> [Data for this task]
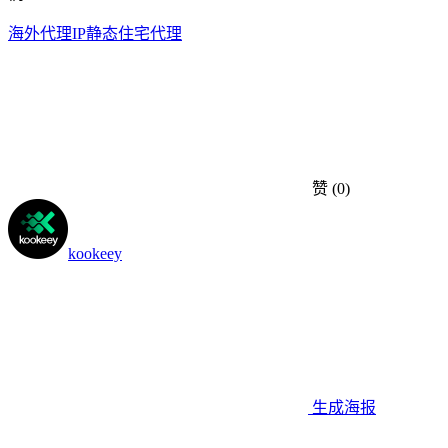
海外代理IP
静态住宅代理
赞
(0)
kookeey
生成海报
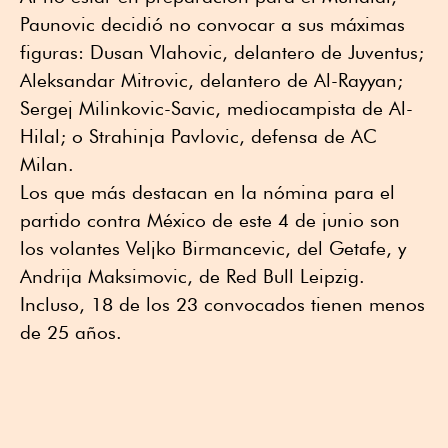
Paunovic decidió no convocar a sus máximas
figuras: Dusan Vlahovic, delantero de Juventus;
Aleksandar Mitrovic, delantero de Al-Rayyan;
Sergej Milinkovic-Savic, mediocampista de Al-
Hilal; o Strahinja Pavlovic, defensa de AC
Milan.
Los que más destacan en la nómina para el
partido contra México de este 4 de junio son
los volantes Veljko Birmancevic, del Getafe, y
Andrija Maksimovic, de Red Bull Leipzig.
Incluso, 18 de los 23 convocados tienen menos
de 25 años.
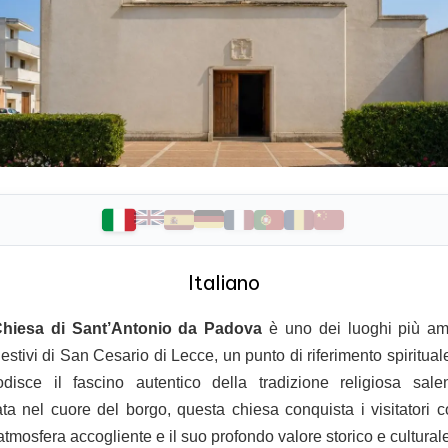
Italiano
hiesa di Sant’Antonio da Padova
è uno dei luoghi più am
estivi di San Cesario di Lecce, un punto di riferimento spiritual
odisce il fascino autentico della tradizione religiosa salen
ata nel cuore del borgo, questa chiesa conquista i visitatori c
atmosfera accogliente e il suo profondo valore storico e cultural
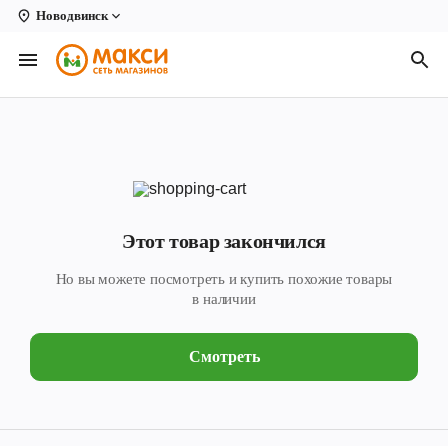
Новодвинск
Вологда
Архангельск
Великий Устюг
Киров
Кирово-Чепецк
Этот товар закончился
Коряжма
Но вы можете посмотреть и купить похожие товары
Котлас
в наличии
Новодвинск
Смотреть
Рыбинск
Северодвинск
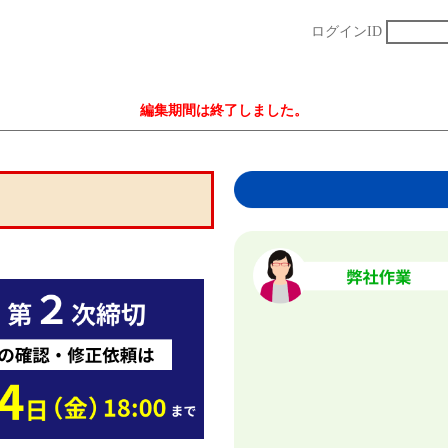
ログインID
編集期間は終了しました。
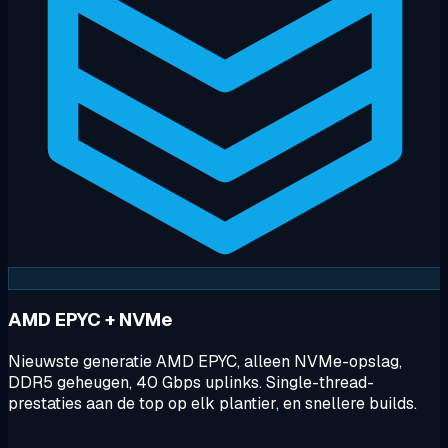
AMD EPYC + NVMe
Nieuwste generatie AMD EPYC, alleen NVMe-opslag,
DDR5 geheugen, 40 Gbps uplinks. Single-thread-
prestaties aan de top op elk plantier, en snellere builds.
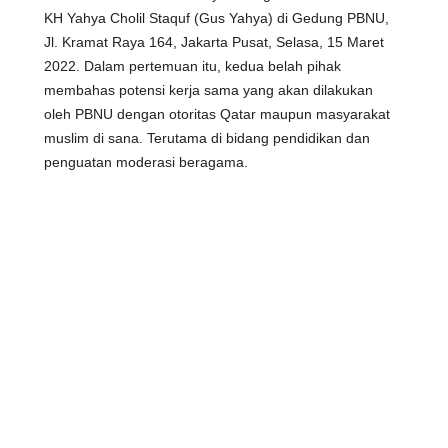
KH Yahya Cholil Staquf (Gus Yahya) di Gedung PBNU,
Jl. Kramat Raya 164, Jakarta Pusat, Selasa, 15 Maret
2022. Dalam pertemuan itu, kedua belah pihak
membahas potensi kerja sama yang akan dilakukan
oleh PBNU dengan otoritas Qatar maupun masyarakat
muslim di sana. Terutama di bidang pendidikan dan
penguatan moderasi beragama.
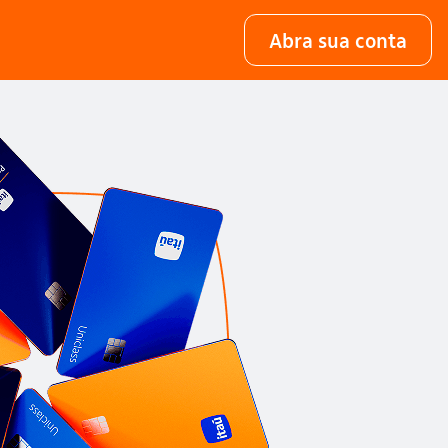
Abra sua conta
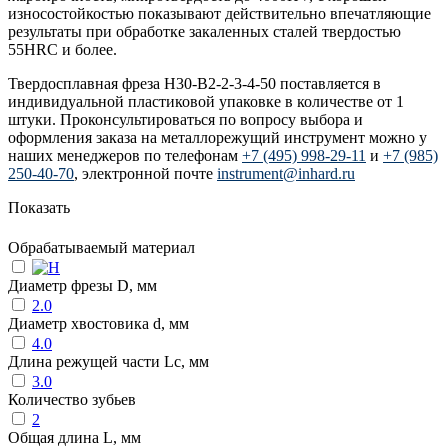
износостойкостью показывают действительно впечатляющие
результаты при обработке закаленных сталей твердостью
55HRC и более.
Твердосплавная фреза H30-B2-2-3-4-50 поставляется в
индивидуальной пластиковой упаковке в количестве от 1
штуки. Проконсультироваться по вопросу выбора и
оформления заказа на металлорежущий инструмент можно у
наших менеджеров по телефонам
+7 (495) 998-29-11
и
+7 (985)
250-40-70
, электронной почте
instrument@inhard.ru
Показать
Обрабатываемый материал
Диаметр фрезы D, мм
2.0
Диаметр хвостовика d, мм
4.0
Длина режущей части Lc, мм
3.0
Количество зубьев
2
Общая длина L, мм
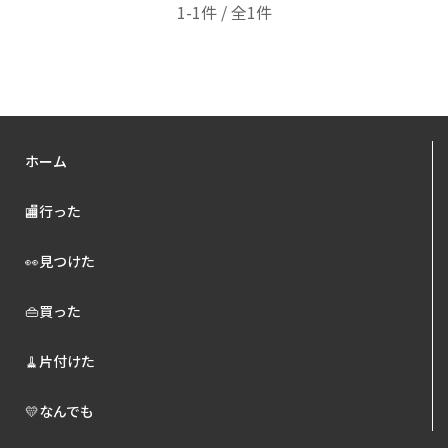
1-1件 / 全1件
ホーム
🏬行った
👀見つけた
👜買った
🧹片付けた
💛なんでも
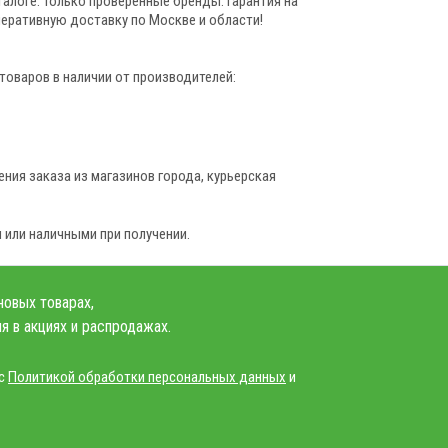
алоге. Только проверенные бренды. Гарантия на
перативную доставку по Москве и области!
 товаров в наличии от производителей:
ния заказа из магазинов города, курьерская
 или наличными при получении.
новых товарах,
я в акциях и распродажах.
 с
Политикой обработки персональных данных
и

* * *

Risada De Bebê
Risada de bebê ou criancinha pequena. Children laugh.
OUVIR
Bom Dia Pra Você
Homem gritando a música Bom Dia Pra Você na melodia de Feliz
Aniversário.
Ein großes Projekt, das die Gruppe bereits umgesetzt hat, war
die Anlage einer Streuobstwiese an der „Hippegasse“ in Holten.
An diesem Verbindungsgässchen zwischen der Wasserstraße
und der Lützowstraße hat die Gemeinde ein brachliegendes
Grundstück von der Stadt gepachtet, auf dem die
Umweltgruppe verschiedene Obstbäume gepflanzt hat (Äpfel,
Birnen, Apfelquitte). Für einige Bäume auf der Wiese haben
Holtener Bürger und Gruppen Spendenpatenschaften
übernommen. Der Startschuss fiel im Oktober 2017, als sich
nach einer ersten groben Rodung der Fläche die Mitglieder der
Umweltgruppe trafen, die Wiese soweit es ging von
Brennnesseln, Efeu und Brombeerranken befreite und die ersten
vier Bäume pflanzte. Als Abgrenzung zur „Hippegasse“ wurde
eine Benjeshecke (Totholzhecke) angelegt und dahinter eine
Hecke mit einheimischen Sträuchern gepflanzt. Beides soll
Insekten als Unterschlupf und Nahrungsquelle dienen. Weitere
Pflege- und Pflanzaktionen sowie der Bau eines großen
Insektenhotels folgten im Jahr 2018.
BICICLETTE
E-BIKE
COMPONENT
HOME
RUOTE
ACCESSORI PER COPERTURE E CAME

> [What to produce] Return all lines of the material above in which "Umweltgruppe" occurs.

> [Exercise result]
Umweltgruppe verschiedene Obstbäume gepflanzt hat (Äpfel,
Umweltgruppe trafen, die Wiese soweit es ging von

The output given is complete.